Exercise goal —
Nothing but the pictures should go missing; return all the entries below exactly.

Transcribed page contents
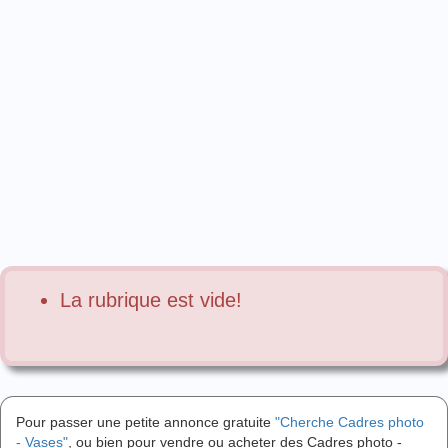
La rubrique est vide!
Pour passer une petite annonce gratuite
"Cherche Cadres photo
- Vases"
, ou bien pour vendre ou acheter des Cadres photo -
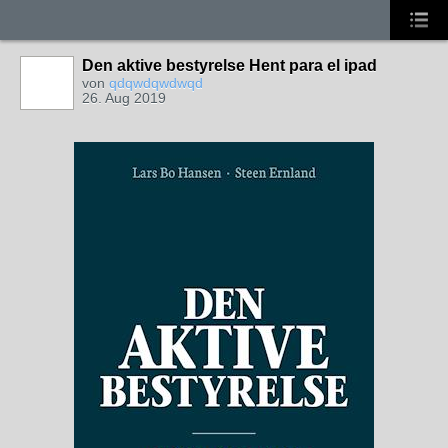
Den aktive bestyrelse Hent para el ipad
von
qdqwdqwdwqd
26. Aug 2019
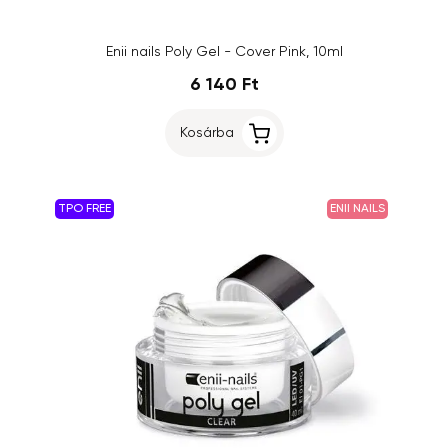
Enii nails Poly Gel - Cover Pink, 10ml
6 140 Ft
Kosárba
TPO FREE
ENII NAILS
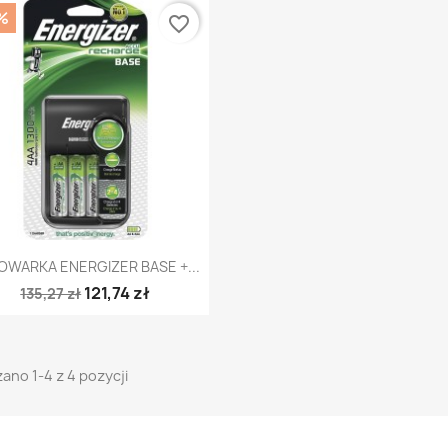
%
favorite_border
Szybki podgląd

OWARKA ENERGIZER BASE +...
121,74 zł
135,27 zł
ano 1-4 z 4 pozycji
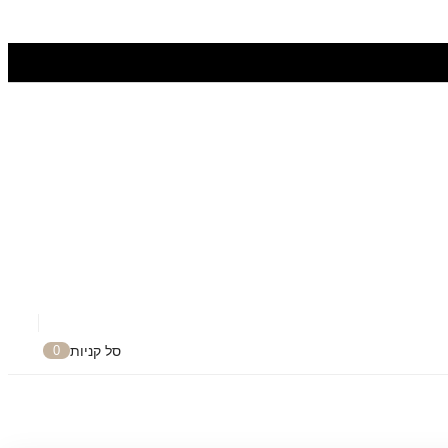
סל קניות
0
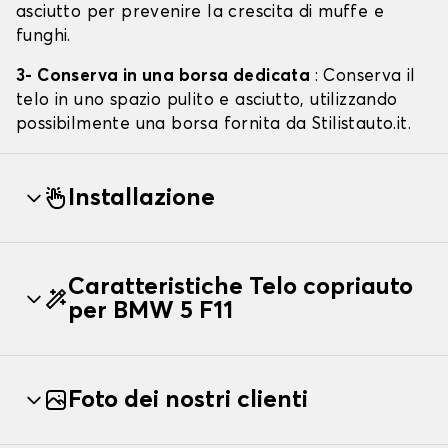
asciutto per prevenire la crescita di muffe e
funghi.
3- Conserva in una borsa dedicata
: Conserva il
telo in uno spazio pulito e asciutto, utilizzando
possibilmente una borsa fornita da Stilistauto.it.
Installazione
Caratteristiche Telo copriauto
per BMW 5 F11
Foto dei nostri clienti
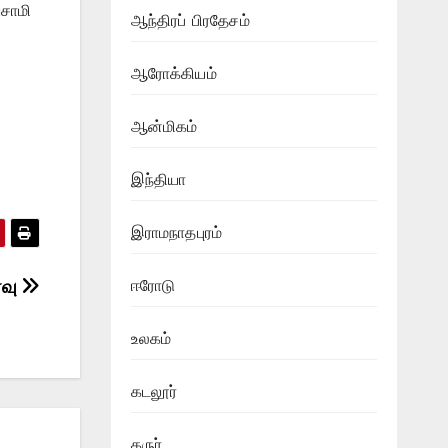
ுசாமி
ஆந்திரப் பிரதேசம்
ஆரோக்கியம்
ஆன்மிகம்
இந்தியா
இராமநாதபுரம்
ரவு
ஈரோடு
உலகம்
கடலூர்
கருர்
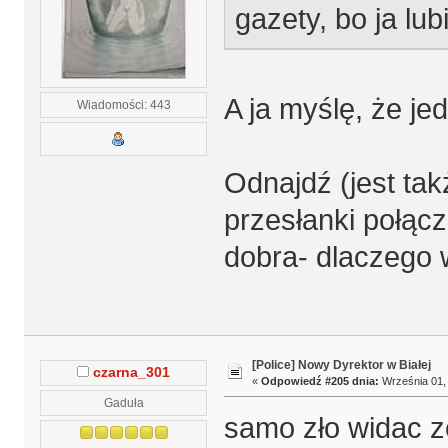
gazety, bo ja lub
A ja myślę, że je
Wiadomości: 443
Odnajdź (jest tak
przesłanki połącz
dobra- dlaczego 
[Police] Nowy Dyrektor w Białej
czarna_301
«
Odpowiedź #205 dnia:
Września 01, 
Gaduła
samo zło widac z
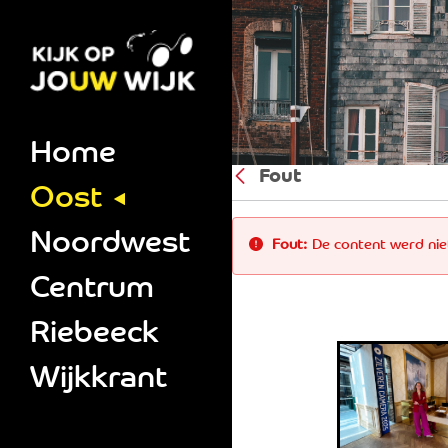
Oost detail - Ki
Home
Fout
Oost
Noordwest
Fout:
De content werd ni
Centrum
Riebeeck
Wijkkrant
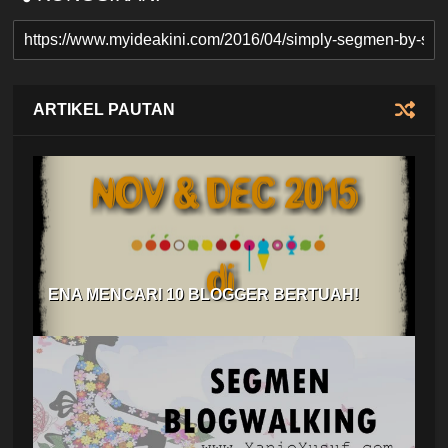
ARTIKEL PAUTAN
ENA MENCARI 10 BLOGGER BERTUAH!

Expected output —
La rubrique est vide!
Pour passer une petite annonce gratuite
"Cherche Cadres photo
- Vases"
, ou bien pour vendre ou acheter des Cadres photo -
Den aktive bestyrelse Hent para el ipad
von
qdqwdqwdwqd
26. Aug 2019
Enii nails Poly Gel - Cover Pink, 10ml
6 140 Ft
Kosárba
TPO FREE
ENII NAILS
%
favorite_border
Szybki podgląd

OWARKA ENERGIZER BASE +...
121,74 zł
135,27 zł
ano 1-4 z 4 pozycji
סל קניות
0
asciutto per prevenire la crescita di muffe e
funghi.
3- Conserva in una borsa dedicata
: Conserva il
telo in uno spazio pulito e asciutto, utilizzando
possibilmente una borsa fornita da Stilistauto.it.
Installazione
Caratteristiche Telo copriauto
per BMW 5 F11
Foto dei nostri clienti
ுசாமி
ஆந்திரப் பிரதேசம்
ஆரோக்கியம்
ஆன்மிகம்
இந்தியா
இராமநாதபுரம்
ரவு
ஈரோடு
உலகம்
கடலூர்
கருர்
gazety, bo ja lub
A ja myślę, że je
Wiadomości: 443
Odnajdź (jest tak
przesłanki połącz
dobra- dlaczego 
[Police] Nowy Dyrektor w Białej
czarna_301
«
Odpowiedź #205 dnia:
Września 01, 
Gaduła
samo zło widac z
Oost detail - Ki
Home
Fout
Oost
Noordwest
Fout:
De content werd ni
Centrum
Riebeeck
Wijkkrant
ARTIKEL PAUTAN
ENA MENCARI 10 BLOGGER BERTUAH!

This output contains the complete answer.